Understanding Wind Energy Potential in the Southeast

The winds of change continue to blow across the United States. With more than 84,000 MW of wind capacity located in 41 states, wind energy recently surpassed conventional hydroelectric to become the largest source of renewable energy capacity.

U.S. Wind Capacity, Q1 2017 (MW)

 

Despite the industry advances, little utility-scale wind energy exists in the Southeast. ScottMadden and the Southeastern Wind Coalition (SEWC) partnered in an effort to better understand the opportunities and barriers facing wind energy in the Southeast. Over the past year, we conducted research and interviewed utility executives, wind developers, and other stakeholders. The research informed a formal report for the SEWC board of directors on the prospects for three specific wind opportunities in the Southeast:

  • Onshore Wind – With the advancement of taller towers and longer blades, many regions of the Southeast are becoming economically feasible for wind energy development.
  • Offshore Wind – Even though the U.S. offshore wind industry is still in its infancy, considerable potential offshore wind capacity exists in the Atlantic Ocean and Gulf of Mexico.
  • Wind Imports – The Midwest and Texas have exceptional wind resources and can supply wind generation to Southeast. With adequate transmission, electricity from Midwest wind can be transmitted, delivered, and serve load in the Southeast.

This document provides an overview of our approach and some key findings from the analysis. The full findings are available to full and board-level members of SEWC.

Evaluation Framework: Wind Energy Drivers

The purpose of this assessment was to understand, in addition to wind resource, why the Southeast is different than the rest of the country in adopting wind energy and what might cause wind energy to take off in the Southeast in the future. Having a better understanding of these opportunities and barriers will help focus efforts of SEWC in its mission to advance the wind industry in ways that result in net economic benefits to industry, utilities, ratepayers, and citizens of the Southeast.

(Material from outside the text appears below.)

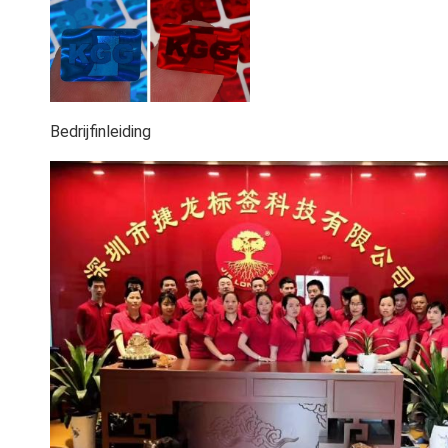
Bedrijfinleiding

Our approach involved developing nine criteria to evaluate opportunities and barriers for wind energy development. The criteria can be applied, and may vary, for different wind resources (i.e., onshore wind, offshore wind, and wind imports):

  • Wind Energy Potential – The presence and access to a viable wind resource is a prerequisite for wind energy development. The key metric for onshore wind is total installed capacity potential assuming a realistic buildout. Offshore wind potential can be evaluated by assessing the number of federal lease blocks available for offshore wind development. Wind imports can be evaluated by the presence, absence, and impediment of long-range transmission assets.
  • State Market Structure – Wind development is influenced by existing regulatory parameters and electric utility operations. Key considerations include the existence of organized or regulated wholesale markets, current and planned generation supply, wholesale and retail electricity prices, and renewable energy options offered to electric customers.
  • Political Environment – The state legislature and governor can shape state energy policies and public sentiment toward wind energy. A key consideration is the presence of wind energy champions or opponents.
  • State Energy Policies – State policies can promote or impede the adoption of wind energy. Key considerations include the presence of a renewable portfolio standard, state wind permitting regime, mandates for utility renewable offerings, or state incentives (e.g., tax credits).
  • Public Utilities Commission – Electricity service and investor-owned utilities are regulated by a public utilities commission within each state. Consequently, orders issued by the public utilities commission can promote or impede the adoption of wind energy.
  • Electric Utility Engagement – Electric utilities gain valuable experience from researching wind options and first-hand operational experience by integrating wind resources. Key considerations include utility activities or preparedness for onshore wind, offshore wind, or wind imports.
  • Local Permitting – Local permitting design, including setback and noise requirements, can promote or impede wind energy development. Key considerations include local permits, regulations, ordinances, and zoning requirements.
  • Educational Resources – Education resources are critical as wind energy is a new technology to stakeholders in the Southeast. Key considerations include academic institutions and non-government organizations focused on wind energy research or education.
  • Public Perception – Public opinions toward wind energy can influence elected officials, regulators, and electric utilities. Key considerations include recent media coverage, community support, and wind opposition groups.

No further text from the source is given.